What is killing the Baltic states seagulls?

A seagull grabs a piece of bread of the coast of Tallinn. Scientists are unsure if something the birds are eating is causing the deaths. Photo by Roman Shestakov.

TALLINN — The cause of death of hundreds of seagulls found on the northern coast of Estonia at the end of last month remains a mystery.

The Estonian Environmental Inspectorate found more than 200 dead seagulls on the northern coast from Muuga Harbor to Salmistu, which is about 100 km out of Tallinn. Inspectorate spokesman Himot Maran told Channel 2 news back then that this number of dead seagulls is definitely more than could be expected during post-nesting period. Despite the higher-than-usual number, Maran was certain that contamination is not responsible of the death of birds.

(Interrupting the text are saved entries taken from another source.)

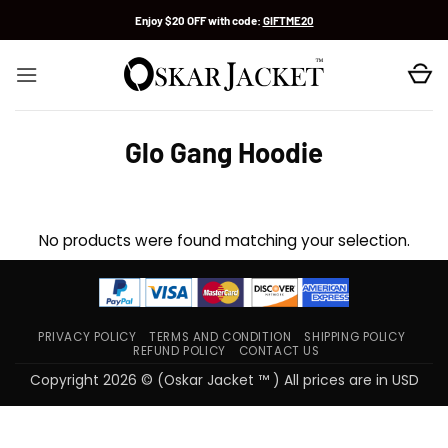
Skip
Enjoy $20 OFF with code:
GIFTME20
to
content
Glo Gang Hoodie
No products were found matching your selection.
PRIVACY POLICY
TERMS AND CONDITION
SHIPPING POLICY
REFUND POLICY
CONTACT US
Copyright 2026 © (Oskar Jacket ™ ) All prices are in USD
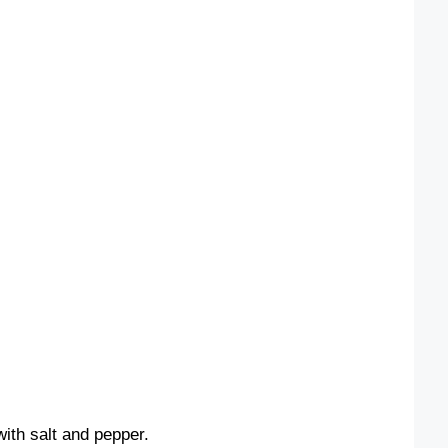
ith salt and pepper.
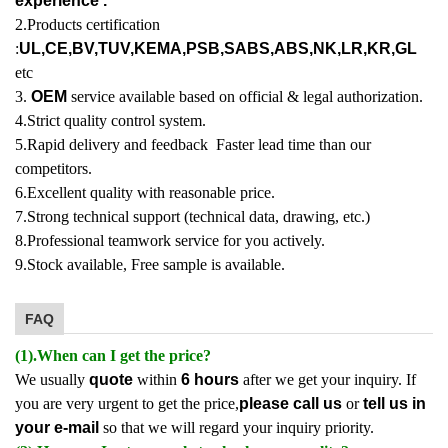
experience .
2.Products certification
:
UL,CE,BV,TUV,KEMA,PSB,SABS,ABS,NK,LR,KR,GL
etc
3.
OEM
service available based on official & legal authorization.
4.Strict quality control system.
5.Rapid delivery and feedback Faster lead time than our
competitors.
6.Excellent quality with reasonable price.
7.Strong technical support (technical data, drawing, etc.)
8.Professional teamwork service for you actively.
9.Stock available, Free sample is available.
FAQ
(1).When can I get the price?
We usually
quote
within
6 hours
after we get your inquiry. If
you are very urgent to get the price,
please call us
or
tell us in
your e-mail
so that we will regard your inquiry priority.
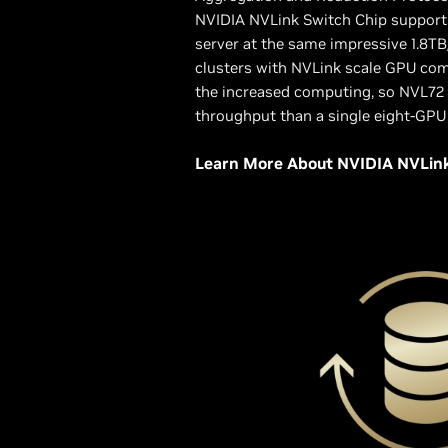
NVIDIA NVLink Switch Chip supports
server at the same impressive 1.8TB
clusters with NVLink scale GPU co
the increased computing, so NVL72
throughput than a single eight-GPU
Learn More About NVIDIA NVLin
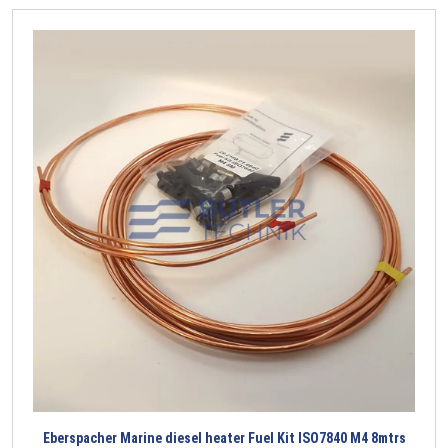
Eberspacher Marine diesel heater Fuel Kit ISO7840 M4 8mtrs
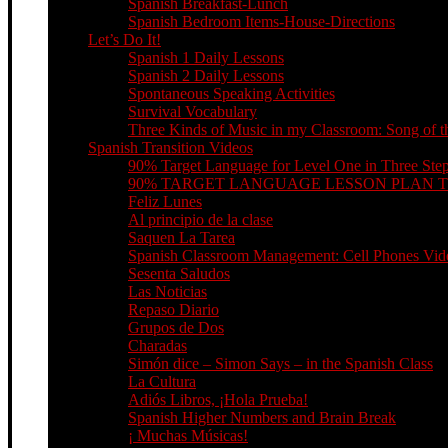
Spanish Breakfast-Lunch
Spanish Bedroom Items-House-Directions
Let’s Do It!
Spanish 1 Daily Lessons
Spanish 2 Daily Lessons
Spontaneous Speaking Activities
Survival Vocabulary
Three Kinds of Music in my Classroom: Song of th
Spanish Transition Videos
90% Target Language for Level One in Three Ste
90% TARGET LANGUAGE LESSON PLAN 
Feliz Lunes
Al principio de la clase
Saquen La Tarea
Spanish Classroom Management: Cell Phones Video
Sesenta Saludos
Las Noticias
Repaso Diario
Grupos de Dos
Charadas
Simón dice – Simon Says – in the Spanish Class
La Cultura
Adiós Libros, ¡Hola Prueba!
Spanish Higher Numbers and Brain Break
¡ Muchas Músicas!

On Thursday the inspectorate received the results from the Estonian Veterinary and Food Laboratory, which states that the cause of death was not possible to ascertain.

The strange seagull deaths are not confined to Estonia — in Latvia earlier this week noticed a similar problem with the seagulls in Jūrmala. The cause there is also unknown; Latvia’s Food and Veterinary Service has ordered an analysis of the dead seagulls and expects results by the end of the week.

— Baltic Reports reporter James Dahl contributed to this article.